▶ _What is required_:
The number of lines in the records that include "breadcrumb" is all you should give.

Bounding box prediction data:

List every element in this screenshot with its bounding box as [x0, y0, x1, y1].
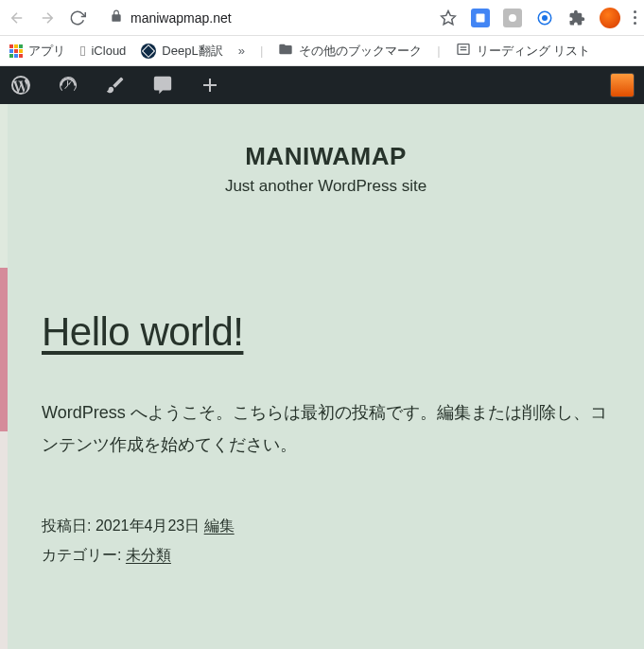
svg-point-4 [542, 15, 548, 21]
extensions-icon[interactable] [567, 9, 586, 27]
customize-icon[interactable] [104, 74, 127, 96]
folder-icon [278, 42, 293, 60]
bookmark-circle-icon[interactable] [535, 9, 554, 27]
browser-toolbar: maniwapmap.net [0, 0, 644, 36]
back-button[interactable] [8, 9, 26, 27]
extension-icon[interactable] [471, 9, 490, 27]
post-meta: 投稿日: 2021年4月23日 編集 カテゴリー: 未分類 [42, 512, 610, 570]
wordpress-logo-icon[interactable] [9, 74, 32, 96]
new-content-icon[interactable] [199, 74, 221, 96]
lock-icon [110, 9, 123, 26]
page-content: MANIWAMAP Just another WordPress site He… [8, 104, 644, 649]
apps-label: アプリ [28, 43, 65, 60]
star-icon[interactable] [439, 9, 458, 27]
post-title[interactable]: Hello world! [42, 309, 610, 355]
post-body: WordPress へようこそ。こちらは最初の投稿です。編集または削除し、コンテ… [42, 396, 610, 461]
meta-date-label: 投稿日: [42, 517, 91, 534]
reload-button[interactable] [68, 9, 87, 27]
deepl-icon [141, 44, 156, 59]
other-bookmarks[interactable]: その他のブックマーク [278, 42, 422, 60]
svg-marker-0 [442, 10, 456, 24]
bookmarks-overflow[interactable]: » [238, 44, 245, 58]
apple-icon:  [80, 43, 85, 59]
chrome-menu-icon[interactable] [634, 10, 636, 25]
apps-shortcut[interactable]: アプリ [9, 43, 65, 60]
list-icon [456, 42, 471, 60]
meta-date-value: 2021年4月23日 [96, 517, 200, 534]
meta-cat-label: カテゴリー: [42, 547, 121, 563]
site-tagline: Just another WordPress site [42, 177, 610, 196]
url-text: maniwapmap.net [131, 10, 232, 26]
page-wrap: MANIWAMAP Just another WordPress site He… [0, 104, 644, 649]
meta-cat-row: カテゴリー: 未分類 [42, 541, 610, 570]
category-link[interactable]: 未分類 [126, 547, 171, 563]
reading-list-label: リーディング リスト [477, 43, 591, 60]
svg-rect-1 [477, 13, 485, 22]
extension-icon-2[interactable] [503, 9, 522, 27]
wp-admin-bar [0, 66, 644, 104]
profile-avatar[interactable] [600, 8, 620, 28]
icloud-label: iCloud [91, 44, 126, 58]
bookmarks-bar: アプリ  iCloud DeepL翻訳 » | その他のブックマーク | リー… [0, 36, 644, 66]
site-title[interactable]: MANIWAMAP [42, 142, 610, 171]
bookmark-icloud[interactable]:  iCloud [80, 43, 126, 59]
other-bookmarks-label: その他のブックマーク [299, 43, 422, 60]
divider: | [260, 44, 263, 58]
left-edge-sliver [0, 104, 8, 649]
address-bar[interactable]: maniwapmap.net [98, 6, 427, 29]
forward-button[interactable] [38, 9, 57, 27]
reading-list[interactable]: リーディング リスト [456, 42, 591, 60]
deepl-label: DeepL翻訳 [162, 43, 222, 60]
wp-user-avatar[interactable] [610, 73, 635, 97]
divider: | [437, 44, 440, 58]
svg-point-2 [509, 14, 516, 22]
apps-grid-icon [9, 44, 23, 58]
comments-icon[interactable] [151, 74, 174, 96]
edit-link[interactable]: 編集 [204, 517, 235, 534]
site-header: MANIWAMAP Just another WordPress site [42, 142, 610, 196]
toolbar-right [439, 8, 636, 28]
meta-date-row: 投稿日: 2021年4月23日 編集 [42, 512, 610, 540]
bookmark-deepl[interactable]: DeepL翻訳 [141, 43, 222, 60]
dashboard-icon[interactable] [57, 74, 79, 96]
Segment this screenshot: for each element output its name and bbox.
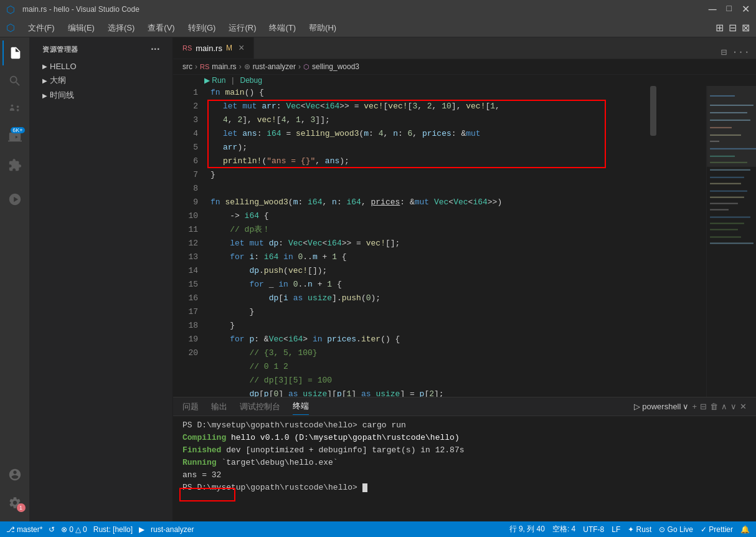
menu-file[interactable]: 文件(F) xyxy=(23,21,60,35)
status-language[interactable]: ✦ Rust xyxy=(628,525,651,534)
run-status-icon: ▶ xyxy=(139,525,144,534)
tab-filename: main.rs xyxy=(196,44,222,53)
menu-help[interactable]: 帮助(H) xyxy=(304,21,341,35)
search-icon[interactable] xyxy=(2,69,27,93)
terminal-tab-controls: ▷ powershell ∨ + ⊟ 🗑 ∧ ∨ ✕ xyxy=(634,402,747,411)
chevron-down-icon[interactable]: ∨ xyxy=(683,402,689,411)
breadcrumb-src[interactable]: src xyxy=(182,62,192,71)
menu-edit[interactable]: 编辑(E) xyxy=(63,21,100,35)
tab-close-icon[interactable]: × xyxy=(239,42,244,54)
line-col-text: 行 9, 列 40 xyxy=(509,524,545,535)
terminal-tab-output[interactable]: 输出 xyxy=(211,399,227,415)
menubar: ⬡ 文件(F) 编辑(E) 选择(S) 查看(V) 转到(G) 运行(R) 终端… xyxy=(0,19,756,37)
minimize-btn[interactable]: ─ xyxy=(709,3,717,16)
status-errors[interactable]: ⊗ 0 △ 0 xyxy=(61,525,87,534)
terminal-tab-debug-console[interactable]: 调试控制台 xyxy=(240,399,280,415)
terminal-cursor xyxy=(362,483,367,492)
menu-goto[interactable]: 转到(G) xyxy=(183,21,221,35)
menu-view[interactable]: 查看(V) xyxy=(143,21,179,35)
code-line-4: let ans: i64 = selling_wood3(m: 4, n: 6,… xyxy=(204,127,706,141)
more-actions-icon[interactable]: ··· xyxy=(732,47,750,58)
close-btn[interactable]: ✕ xyxy=(742,3,750,16)
breadcrumb-sep1: › xyxy=(195,62,197,71)
line-num-20: 20 xyxy=(173,346,198,360)
split-terminal-icon[interactable]: ⊟ xyxy=(700,402,707,411)
status-go-live[interactable]: ⊙ Go Live xyxy=(659,525,693,534)
shell-selector[interactable]: ▷ powershell ∨ xyxy=(634,402,689,411)
tab-bar: RS main.rs M × ⊟ ··· xyxy=(173,37,756,59)
svg-rect-22 xyxy=(710,242,754,244)
source-control-icon[interactable] xyxy=(2,97,27,121)
status-notifications[interactable]: 🔔 xyxy=(740,525,750,534)
status-sync[interactable]: ↺ xyxy=(49,525,55,534)
encoding-text: UTF-8 xyxy=(583,525,604,534)
extensions-icon[interactable] xyxy=(2,153,27,178)
account-icon[interactable] xyxy=(2,462,27,487)
window-controls[interactable]: ─ □ ✕ xyxy=(709,3,750,16)
tab-file-icon: RS xyxy=(182,44,192,52)
delete-terminal-icon[interactable]: 🗑 xyxy=(710,402,718,411)
sidebar-more-icon[interactable]: ··· xyxy=(151,44,160,55)
split-editor-icon[interactable]: ⊟ xyxy=(721,46,727,59)
code-line-14: dp.push(vec![]); xyxy=(204,264,706,278)
status-encoding[interactable]: UTF-8 xyxy=(583,525,604,534)
status-spaces[interactable]: 空格: 4 xyxy=(552,524,575,535)
code-line-19: for p: &Vec<i64> in prices.iter() { xyxy=(204,333,706,346)
sidebar-header: 资源管理器 ··· xyxy=(30,37,172,58)
layout-icon[interactable]: ⊞ xyxy=(716,22,724,34)
line-num-10: 10 xyxy=(173,209,198,223)
code-editor[interactable]: 1 2 3 4 5 6 7 8 9 10 11 12 13 14 xyxy=(173,86,706,397)
code-line-11: // dp表！ xyxy=(204,223,706,237)
status-branch[interactable]: ⎇ master* xyxy=(6,525,42,534)
maximize-terminal-icon[interactable]: ∨ xyxy=(730,402,737,411)
maximize-btn[interactable]: □ xyxy=(727,3,732,16)
split-icon[interactable]: ⊟ xyxy=(729,22,737,34)
menu-terminal[interactable]: 终端(T) xyxy=(264,21,301,35)
breadcrumb-selling-wood3[interactable]: selling_wood3 xyxy=(312,62,359,71)
explorer-icon[interactable] xyxy=(2,40,27,65)
terminal-content[interactable]: PS D:\mysetup\gopath\rustcode\hello> car… xyxy=(173,416,756,521)
line-num-16: 16 xyxy=(173,292,198,305)
tab-main-rs[interactable]: RS main.rs M × xyxy=(173,37,254,59)
bell-icon: 🔔 xyxy=(740,525,750,534)
settings-icon[interactable]: 1 xyxy=(2,490,27,515)
status-rust-analyzer[interactable]: rust-analyzer xyxy=(151,525,194,534)
terminal-tab-terminal[interactable]: 终端 xyxy=(293,398,309,415)
sidebar-item-timeline[interactable]: ▶ 时间线 xyxy=(30,88,172,103)
status-line-col[interactable]: 行 9, 列 40 xyxy=(509,524,545,535)
collapse-terminal-icon[interactable]: ∧ xyxy=(721,402,727,411)
titlebar-menu-hint: main.rs - hello - Visual Studio Code xyxy=(22,5,139,14)
menu-run[interactable]: 运行(R) xyxy=(224,21,261,35)
line-num-1: 1 xyxy=(173,86,198,100)
line-num-3: 3 xyxy=(173,113,198,127)
rust-hello-label: Rust: [hello] xyxy=(93,525,133,534)
add-terminal-icon[interactable]: + xyxy=(692,402,697,411)
line-num-12: 12 xyxy=(173,237,198,250)
sidebar-item-outline[interactable]: ▶ 大纲 xyxy=(30,73,172,88)
scrollbar-track xyxy=(650,86,656,397)
rust-analyzer-label: rust-analyzer xyxy=(151,525,194,534)
code-content[interactable]: fn main() { let mut arr: Vec<Vec<i64>> =… xyxy=(204,86,706,397)
hello-label: HELLO xyxy=(50,62,77,71)
docker-icon[interactable] xyxy=(2,187,27,212)
breadcrumb-main-rs[interactable]: main.rs xyxy=(212,62,236,71)
status-run-btn[interactable]: ▶ xyxy=(139,525,144,534)
run-debug-icon[interactable]: 6K+ xyxy=(2,125,27,150)
vscode-icon: ⬡ xyxy=(6,4,15,16)
scrollbar-thumb[interactable] xyxy=(650,86,656,136)
sidebar-item-hello[interactable]: ▶ HELLO xyxy=(30,60,172,73)
warning-count: 0 xyxy=(83,525,87,534)
debug-link[interactable]: Debug xyxy=(240,76,262,85)
breadcrumb-rust-analyzer-text[interactable]: rust-analyzer xyxy=(253,62,296,71)
close-terminal-icon[interactable]: ✕ xyxy=(740,402,747,411)
status-line-ending[interactable]: LF xyxy=(612,525,620,534)
menu-select[interactable]: 选择(S) xyxy=(103,21,139,35)
status-rust-hello[interactable]: Rust: [hello] xyxy=(93,525,133,534)
run-link[interactable]: ▶ Run xyxy=(204,76,225,85)
branch-icon: ⎇ xyxy=(6,525,15,534)
grid-icon[interactable]: ⊠ xyxy=(742,22,750,34)
terminal-tab-problems[interactable]: 问题 xyxy=(182,399,199,415)
status-prettier[interactable]: ✓ Prettier xyxy=(701,525,733,534)
sidebar-title: 资源管理器 xyxy=(42,45,78,54)
code-line-12: let mut dp: Vec<Vec<i64>> = vec![]; xyxy=(204,237,706,250)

▶ _Solved problem_:
5